- _Task to carry out_
Each line of the listing below that includes "gray" should be reported.

- _Material provided_
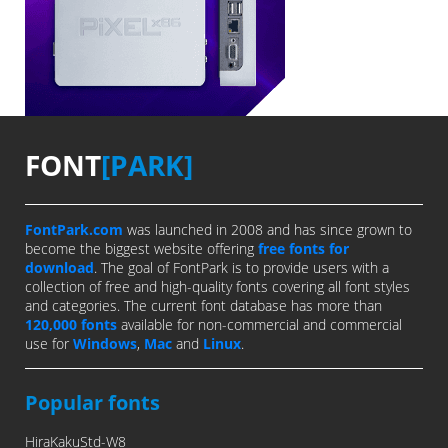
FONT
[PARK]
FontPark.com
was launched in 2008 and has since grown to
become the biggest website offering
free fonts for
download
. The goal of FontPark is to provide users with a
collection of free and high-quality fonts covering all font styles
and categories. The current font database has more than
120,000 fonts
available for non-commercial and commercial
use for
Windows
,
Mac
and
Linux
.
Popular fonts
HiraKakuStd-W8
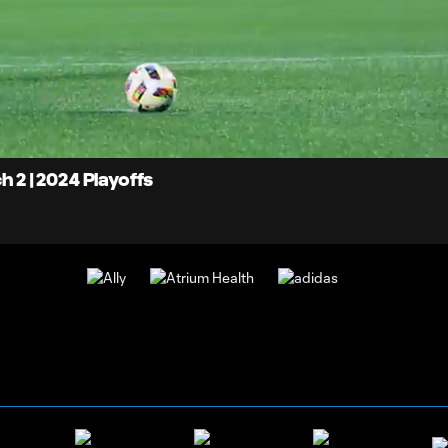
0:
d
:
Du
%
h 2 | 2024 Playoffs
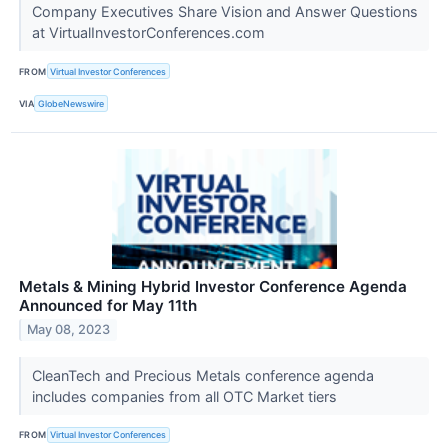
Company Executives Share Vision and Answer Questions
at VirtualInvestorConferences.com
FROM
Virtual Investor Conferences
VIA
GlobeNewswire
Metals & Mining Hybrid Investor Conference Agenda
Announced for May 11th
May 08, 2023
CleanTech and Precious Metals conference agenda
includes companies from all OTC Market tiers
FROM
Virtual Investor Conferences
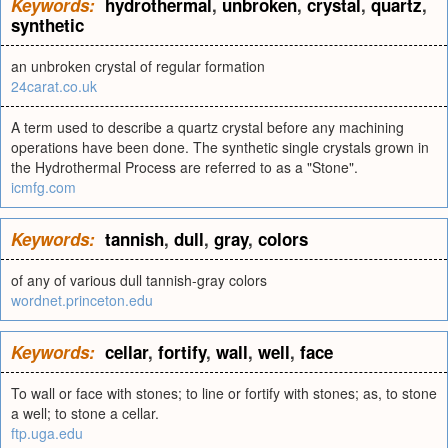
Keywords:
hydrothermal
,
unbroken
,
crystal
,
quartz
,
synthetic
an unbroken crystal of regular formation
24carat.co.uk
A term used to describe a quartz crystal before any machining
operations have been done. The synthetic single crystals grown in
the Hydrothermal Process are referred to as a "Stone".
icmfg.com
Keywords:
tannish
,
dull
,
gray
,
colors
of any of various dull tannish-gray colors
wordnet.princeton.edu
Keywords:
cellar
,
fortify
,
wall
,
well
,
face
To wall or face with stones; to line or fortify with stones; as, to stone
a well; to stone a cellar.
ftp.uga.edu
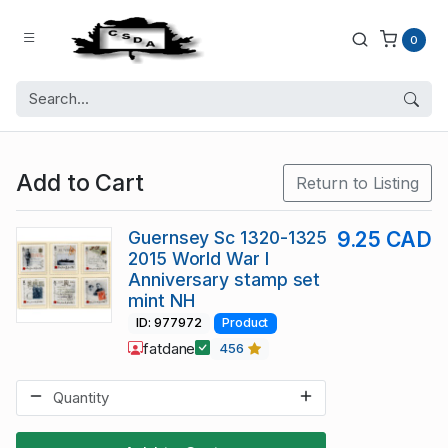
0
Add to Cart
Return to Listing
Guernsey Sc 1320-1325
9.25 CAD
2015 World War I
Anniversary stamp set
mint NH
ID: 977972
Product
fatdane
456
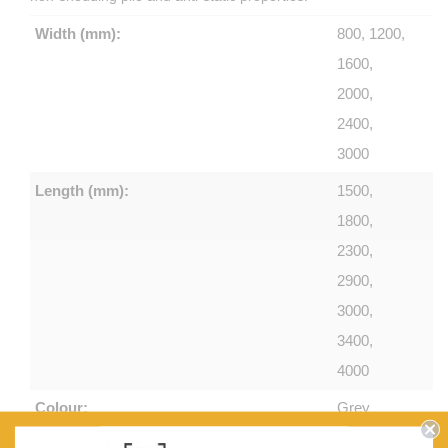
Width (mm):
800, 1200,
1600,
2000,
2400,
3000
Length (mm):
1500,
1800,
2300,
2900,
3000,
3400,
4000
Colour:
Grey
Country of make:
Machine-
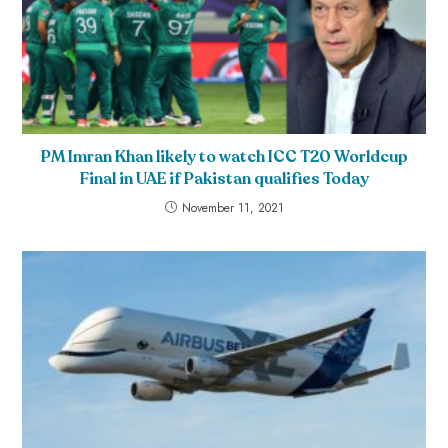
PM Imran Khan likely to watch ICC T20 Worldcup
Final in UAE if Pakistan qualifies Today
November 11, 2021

- _Response to the task_
gray
of any of various dull tannish-gray colors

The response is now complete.